La Deuda de los ecuatorianos: ¿una carga difícil de llevar?
Eva Valencia
Una pareja revisa sus deudas.

El estudio “La Deuda de los ecuatorianos: ¿una carga difícil de llevar?”, elaborado por la Red de Instituciones Financieras del Ecuador, revisa cómo se ha modificado el comportamiento de la población en los últimos años. No hay buenas noticias.

Sea por falta de cultura financiera, por un deterioro de la capacidad económica o por la inclusión de cada vez más personas al sistema financiero, los ecuatorianos estamos extendiendo nuestros pies más allá de las sábanas.

El estudio “La Deuda de los ecuatorianos: ¿una carga difícil de llevar?”, efectuado por la Red de Instituciones Financieras del Ecuador (RDF), revela que el consumo de la población va en aumento, pero no está respaldado por un ritmo similar en el incremento de la producción.

Es decir, de manera general, los ecuatorianos están gastando más de lo que producen o perciben como ingresos. Y para financiar ese nivel de gastos, han modificado también su comportamiento frente al crédito. Ahora, se endeudan a plazos cada vez más extensos y en montos más elevados.

La investigación, apoyada por la Universidad San Francisco de Quito (USFQ) y Equifax -buró de crédito y firma global de data-, ha descubierto, por ejemplo, que para adquirir un vehículo las personas empiezan a preferir plazos de financiamiento de 4 a 6 años; cuando antes del 2015, los plazos de menos de 4 años eran los que mayor incremento tenían.

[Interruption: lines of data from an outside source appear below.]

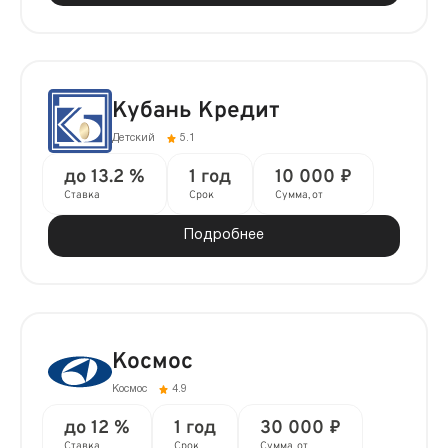
Кубань Кредит
Детский
5.1
до 13.2 %
1 год
10 000 ₽
Ставка
Срок
Сумма, от
Подробнее
Космос
Космос
4.9
до 12 %
1 год
30 000 ₽
Ставка
Срок
Сумма, от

Otro ejemplo de esta realidad: “se ha notado un aumento en los plazos para el pago de alimentos con tarjeta de crédito, particularmente en periodos superiores a 6 meses, entre los años 2015 y 2023”, indica la información difundida por Equifax.

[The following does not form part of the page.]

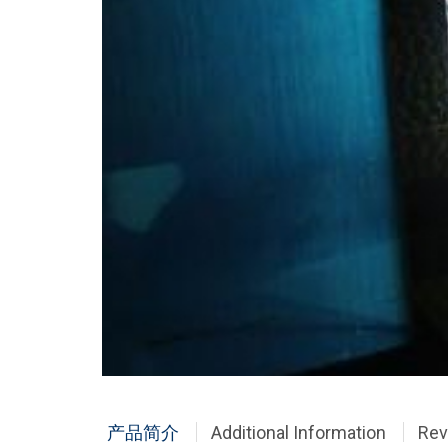
产品简介
Additional Information
Rev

Antes del 2015, solo 1 de cada 10 ecuatorianos difería su consumo de alimentos a plazos superiores a los 6 meses; ahora, son 3 de cada 10. Esta conducta “podría indicar una gestión financiera deficiente o la falta de educación financiera” porque se trata de gastos recurrentes que deberían cubrirse con fondos disponibles.

Pero también el resultado del estudio podría sugerir, según sus responsables, “que los hogares están acudiendo al crédito para enfrentar las dificultades en sus ingresos”.

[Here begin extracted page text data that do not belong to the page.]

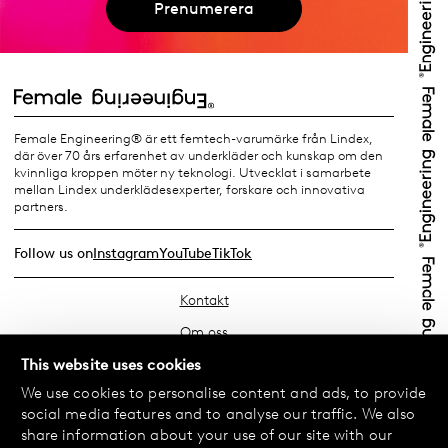
Prenumerera
Female Engineering® är ett femtech-varumärke från Lindex,
där över 70 års erfarenhet av underkläder och kunskap om den
kvinnliga kroppen möter ny teknologi. Utvecklat i samarbete
mellan Lindex underklädesexperter, forskare och innovativa
partners.
Follow us on
Instagram
YouTube
TikTok
Kontakt
Om oss
Hitta din butik
This website uses cookies
We use cookies to personalise content and ads, to provide
FAQ
social media features and to analyse our traffic. We also
Köpvillkor
share information about your use of our site with our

Economía deteriorada y poco empleo

El cambio de comportamiento se refleja, además, en los microcréditos. En septiembre del 2015, el 90% de estos fondos -destinados, sobre todo, a capital de trabajo- se financiaba a plazos de hasta 4 años; el 10% restante optaba por períodos de 4 a 6 años o superiores a los 6 años. Para septiembre del 2023, se registra un aumento del 38% en los plazos de más de 6 años.

Y si bien el endeudamiento es una herramienta que facilita el acceso a recursos para mejorar la calidad de vida de la población o reactivar sus negocios, señala Equifax, hay que tomar en cuenta que -en el caso ecuatoriano- existe una economía deteriorada, la pérdida de capacidad adquisitiva y una escasez de empleo formal.

Es decir, si extendemos los pies más allá de nuestras sábanas, se abre la puerta a que -a futuro- sobrevengan dificultades para responder a esas obligaciones. A las deudas.